In June 2019 I was invited to take part to the 2nd annual conference of the Centre for Post-Digital Culture at the University of Coventry (UK) on topic Pirate Care.
As Gary Hall, the Centre’s director, introduced together with Research Fellow Valeria Graziano:
“The term Pirate Care condenses two processes that are particularly visible at present. On the one hand, basic care provisions that were previously considered cornerstones of social life are now being pushed towards illegality, as a consequence of geopolitical reordering and the marketisation of social services.
At the same time new, technologically-enabled care networks are emerging in opposition to this drive toward illegality. The conference features projects providing various forms of pirate care ranging from refugee assistance, healthcare, reproductive care, childcare, access to public transport, access to knowledge, a number of reflections from and on such practices, and a film programme.”

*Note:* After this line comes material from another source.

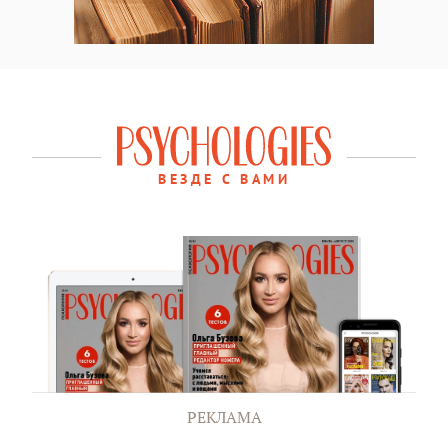
ВЕЗДЕ С ВАМИ
РЕКЛАМА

My contribution explored the concept behind the recent publication Rebelling with Care and allowed the audience to learn more how the maker movement is part of it:
“The Digital Social Innovation paradigm has been theorised and elaborated since 2012 through a programme called “collective awareness platforms for sustainability and social innovation” to investigate the potential of the collective intelligence enabled by ICT to support collaborative solutions around key concepts such as open codes and data, co-design, collaboration and social impact. In the past 2 years we reflected upon the traction these terms could have specifically in the field of health and care practices: what does it mean to develop bottom-up innovation, which is community-driven and built upon the commons, in a sector that is struggling to meet the needs of a growing ageing society, that is ruled by obsolete bureaucracies, and that is limited by proprietary technologies and top-down procedures?
We came to define these different modalities as “rebel practices”, since they often emerge from the strong personal needs of the people directly impacted by a specific condition. In the vast majority of cases, these practices simultaneously operate outside a market logic without asking for the full permission of official institutions, with the purpose of provoking them to change or filling the gap left by who do not innovate, with the due care, the fields of health and care provisions. The rebellion of DSI practices in health and care then occurs within a framework that focuses on their impact beyond profit, rather evaluating their scalability according to the levels of participation and empowerment of those affected. The practices encountered in our mapping all emphasise openness, co-design and the commoning of resources and knowledge. When technologies are involved, these are used to activate new processes and reduce superfluous costs, thus enabling more diverse actors to contribute to the development of effective solutions by avoiding the social exclusion and conflicts of interest characteristic of the for-profit care model. We believe the approaches they put forward might be prefiguring a new role of the public sector as partner of the civil society around shaping common health and care provisions for all.”